InfoSAWIT, JAKARTA - Gabungan Pengusaha Kelapa Sawit Indonesia (GAPKI) menyayangkan kampanye negatif tentang minyak sawit di tanah air tidak hanya datang dari luar negeri, namun juga dari dalam negeri. Ketua Umum GAPKI, Joko Supriyono mengatakan berbagai isu negatif tersebut terkait kebakaran hutan, pengelolaan lahan gambut, penguasaan segelintir korporasi besar atau konglomerasi dalam sektor perkebunan kelapa sawit nasional.
Joko menerangkan, dalam isu negatif juga menyangkut hak masyarakat adat dan ulayat, isu pertahanan dan tata ruang wilayah, ketenagakerjaan, dan berbagai isu sosial lainnya.
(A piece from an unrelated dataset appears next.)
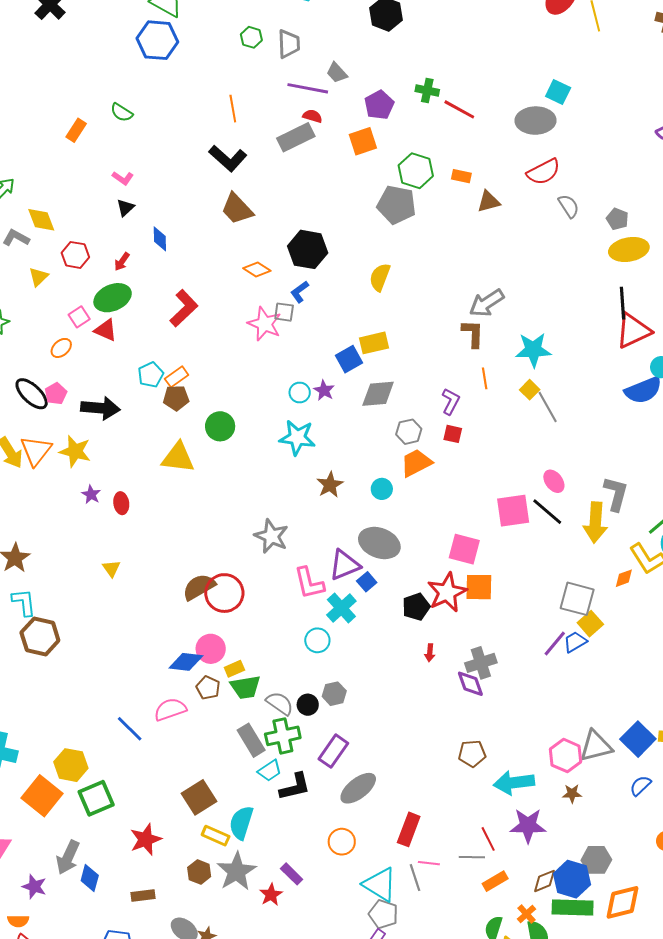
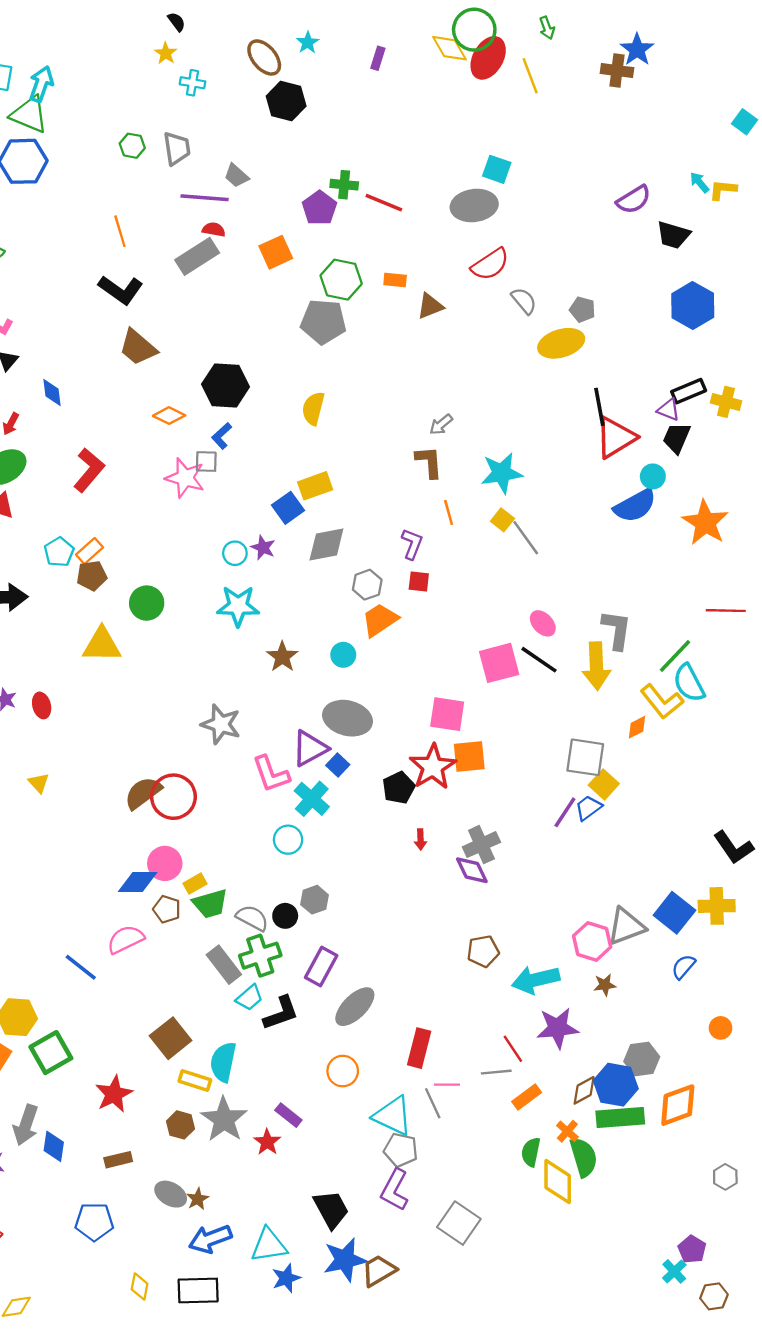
purple pentagon: (379, 105) -> (319, 208), moved
yellow ellipse: (629, 249) -> (561, 343), moved
gray arrow: (487, 303) -> (441, 425), size x0.6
Dalam hal ini, ketua GAPKI mengungkapkan, Malaysia yang sebagai produsen minyak sawit terbesar kedua di dunia, seluruh kelompok masyarakatnya mendukung penuh keberadaan dan keberlanjutan sektor perkebunan kelapa sawit, dalam rilis resmi yang diterima InfoSAWIT.
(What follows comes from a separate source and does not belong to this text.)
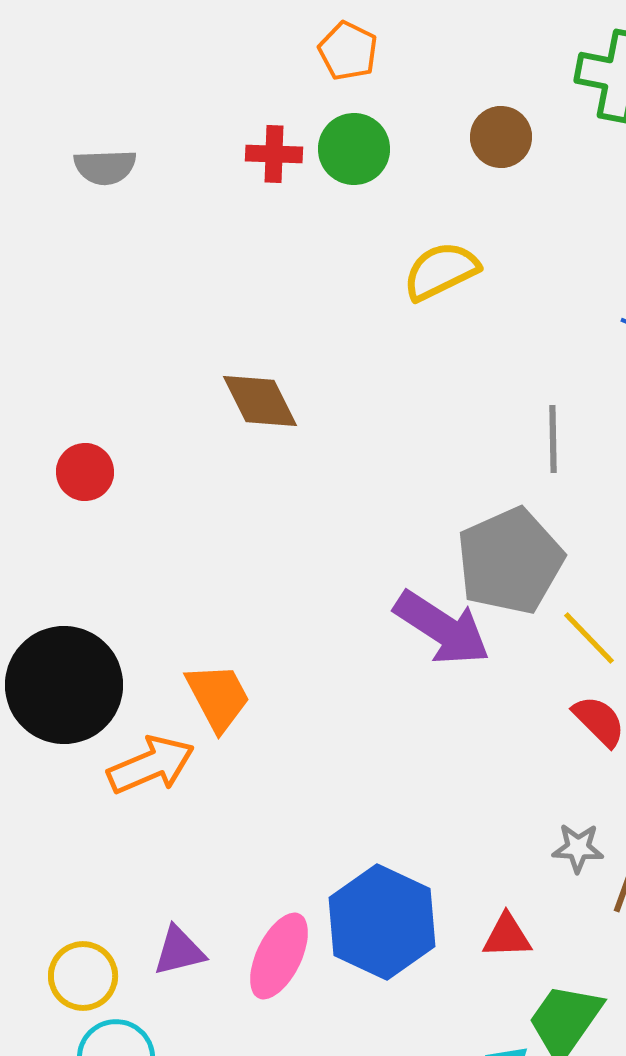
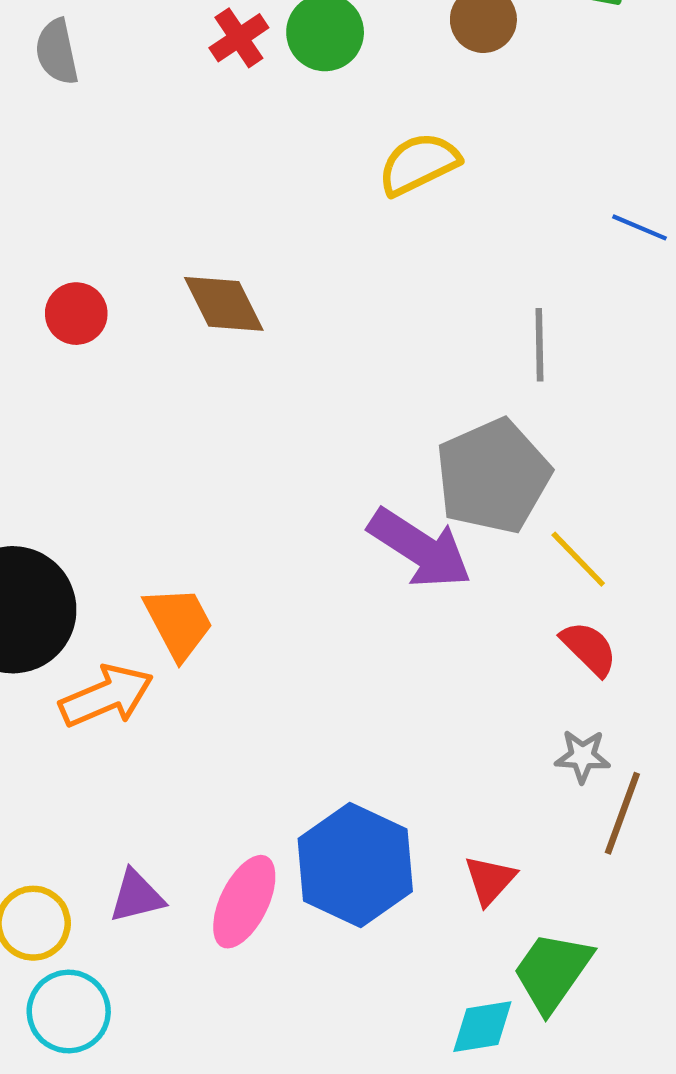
red cross: (274, 154) -> (239, 38), turned -36
gray semicircle: (105, 167) -> (57, 52), turned 80
red circle: (85, 472) -> (76, 314), moved
gray star: (578, 848) -> (582, 756), moved
red triangle: (507, 936) -> (490, 880), turned -46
Data Oil World pada 2016, konsumsi minyak nabati dunia mencapai 177 juta ton dengan rerata tambahan kebutuhan konsumsi mencapai 5 juta ton/tahun. Kebutuhan konsumsi tersebut antara lain dipenuhi oleh minyak sawit sebesar 64 juta ton, kacang kedelai 53,15 juta ton, rapeseed 27,65 juta ton, minyak bunga matahari 15,55 juta ton, dan sisanya oleh minyak nabati lain seperti kacang, kelapa, dan zaitun.
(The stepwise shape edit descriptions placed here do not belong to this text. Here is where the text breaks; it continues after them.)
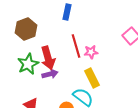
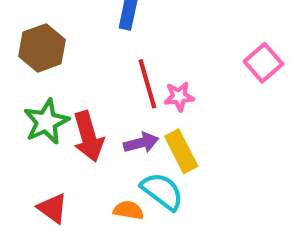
red arrow: (48, 58) -> (88, 136), moved
purple arrow: (50, 74) -> (141, 143), moved

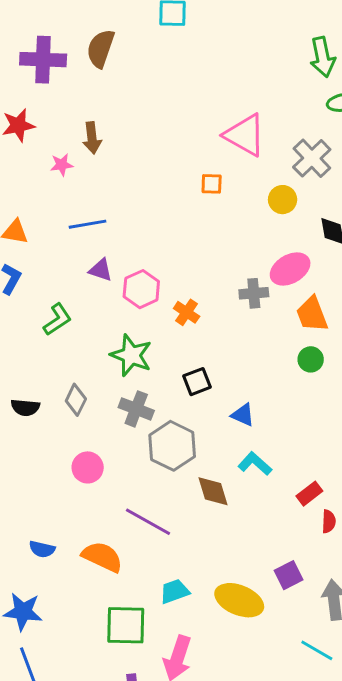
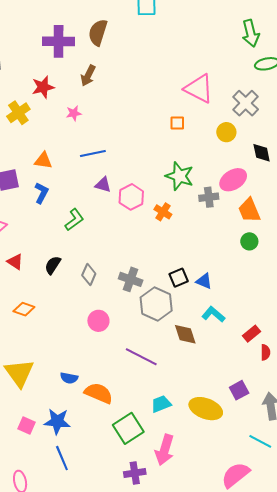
brown arrow: (92, 138) -> (88, 76), moved, turned 35
green star: (131, 355) -> (180, 176), moved
black square: (197, 382) -> (179, 278), moved
black semicircle: (25, 408) -> (53, 265), moved, turned 120
orange semicircle: (102, 557) -> (99, 393), moved
green square: (126, 625) -> (128, 428), turned -32

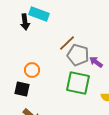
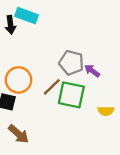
brown line: (67, 43) -> (52, 87), moved
orange circle: (32, 70) -> (18, 80), size x1.5

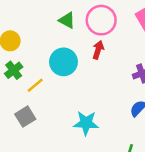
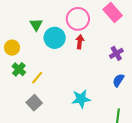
green triangle: (67, 20) -> (36, 25), moved, turned 40
cyan circle: (64, 62) -> (55, 38), moved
Bahkan di Amerika dan Uni Eropa sendiri, ada lebih dari seratus jenis produk makanan dan produk-produk consumer goods nonpangan seperti kosmetik, pasta gigi, deterjen, dan lainnya, yang berbahan baku minyak sawit. Saat ini hingga 20 tahun ke depan, mungkin industri consumer goods yang berada di Amerika dan negara-negara Eropa Barat masih akan sangat menggantungkan keberlangsungan usahanya dengan bahan baku minyak sawit.
Dibandingkan tanaman minyak nabati lain, produktivitas sawit adalah yang tertinggi yaitu 3,5 ton minyak sawit per hektare (ha)/tahun. Dengan produktivitas tersebut, hanya dengan lahan 20 juta ha di seluruh dunia, perkebunan kelapa sawit bisa menghasilkan minyak nabati lebih tinggi dibandingkan dengan tanaman pesaing.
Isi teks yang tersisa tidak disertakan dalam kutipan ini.